— EXERCISE PROMPT —
Print every record exactly, with nothing added or left out.
(SOURCE DATA Opens)
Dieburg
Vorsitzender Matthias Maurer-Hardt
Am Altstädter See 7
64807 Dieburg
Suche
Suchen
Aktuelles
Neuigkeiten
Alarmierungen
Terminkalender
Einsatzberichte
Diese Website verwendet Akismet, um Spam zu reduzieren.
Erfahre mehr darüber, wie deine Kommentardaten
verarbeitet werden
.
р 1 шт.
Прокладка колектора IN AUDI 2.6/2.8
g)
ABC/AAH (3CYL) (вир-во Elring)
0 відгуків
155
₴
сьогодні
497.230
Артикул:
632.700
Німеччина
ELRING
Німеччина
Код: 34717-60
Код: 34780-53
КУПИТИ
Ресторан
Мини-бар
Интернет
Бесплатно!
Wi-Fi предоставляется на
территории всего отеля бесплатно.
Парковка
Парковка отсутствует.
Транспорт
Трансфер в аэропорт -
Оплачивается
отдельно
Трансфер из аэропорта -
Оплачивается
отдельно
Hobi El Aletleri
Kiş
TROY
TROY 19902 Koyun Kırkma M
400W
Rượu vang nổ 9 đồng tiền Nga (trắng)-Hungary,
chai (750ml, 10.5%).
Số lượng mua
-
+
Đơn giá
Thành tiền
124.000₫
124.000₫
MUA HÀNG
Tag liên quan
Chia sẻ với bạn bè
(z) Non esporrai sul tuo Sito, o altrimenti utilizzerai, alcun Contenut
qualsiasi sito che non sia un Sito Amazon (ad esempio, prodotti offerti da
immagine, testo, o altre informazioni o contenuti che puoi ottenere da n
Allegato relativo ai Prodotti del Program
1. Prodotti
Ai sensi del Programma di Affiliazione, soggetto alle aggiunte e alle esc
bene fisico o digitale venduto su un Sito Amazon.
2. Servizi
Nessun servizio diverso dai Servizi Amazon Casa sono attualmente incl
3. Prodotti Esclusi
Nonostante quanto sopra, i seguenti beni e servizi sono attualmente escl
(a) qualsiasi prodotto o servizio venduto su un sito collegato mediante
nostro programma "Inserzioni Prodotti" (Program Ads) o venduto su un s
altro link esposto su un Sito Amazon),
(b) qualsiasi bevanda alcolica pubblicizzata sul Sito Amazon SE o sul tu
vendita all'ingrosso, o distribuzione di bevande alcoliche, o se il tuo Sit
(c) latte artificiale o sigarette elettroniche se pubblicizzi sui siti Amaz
(SOURCE DATA Closes)
— SOLUTION —
Dieburg
Vorsitzender Matthias Maurer-Hardt
Am Altstädter See 7
64807 Dieburg
Suche
Suchen
Aktuelles
Neuigkeiten
Alarmierungen
Terminkalender
Einsatzberichte
Diese Website verwendet Akismet, um Spam zu reduzieren.
Erfahre mehr darüber, wie deine Kommentardaten
verarbeitet werden
.
р 1 шт.
Прокладка колектора IN AUDI 2.6/2.8
g)
ABC/AAH (3CYL) (вир-во Elring)
0 відгуків
155
₴
сьогодні
497.230
Артикул:
632.700
Німеччина
ELRING
Німеччина
Код: 34717-60
Код: 34780-53
КУПИТИ
Ресторан
Мини-бар
Интернет
Бесплатно!
Wi-Fi предоставляется на
территории всего отеля бесплатно.
Парковка
Парковка отсутствует.
Транспорт
Трансфер в аэропорт -
Оплачивается
отдельно
Трансфер из аэропорта -
Оплачивается
отдельно
Hobi El Aletleri
Kiş
TROY
TROY 19902 Koyun Kırkma M
400W
Rượu vang nổ 9 đồng tiền Nga (trắng)-Hungary,
chai (750ml, 10.5%).
Số lượng mua
-
+
Đơn giá
Thành tiền
124.000₫
124.000₫
MUA HÀNG
Tag liên quan
Chia sẻ với bạn bè
(z) Non esporrai sul tuo Sito, o altrimenti utilizzerai, alcun Contenut
qualsiasi sito che non sia un Sito Amazon (ad esempio, prodotti offerti da
immagine, testo, o altre informazioni o contenuti che puoi ottenere da n
Allegato relativo ai Prodotti del Program
1. Prodotti
Ai sensi del Programma di Affiliazione, soggetto alle aggiunte e alle esc
bene fisico o digitale venduto su un Sito Amazon.
2. Servizi
Nessun servizio diverso dai Servizi Amazon Casa sono attualmente incl
3. Prodotti Esclusi
Nonostante quanto sopra, i seguenti beni e servizi sono attualmente escl
(a) qualsiasi prodotto o servizio venduto su un sito collegato mediante
nostro programma "Inserzioni Prodotti" (Program Ads) o venduto su un s
altro link esposto su un Sito Amazon),
(b) qualsiasi bevanda alcolica pubblicizzata sul Sito Amazon SE o sul tu
vendita all'ingrosso, o distribuzione di bevande alcoliche, o se il tuo Sit
(c) latte artificiale o sigarette elettroniche se pubblicizzi sui siti Amaz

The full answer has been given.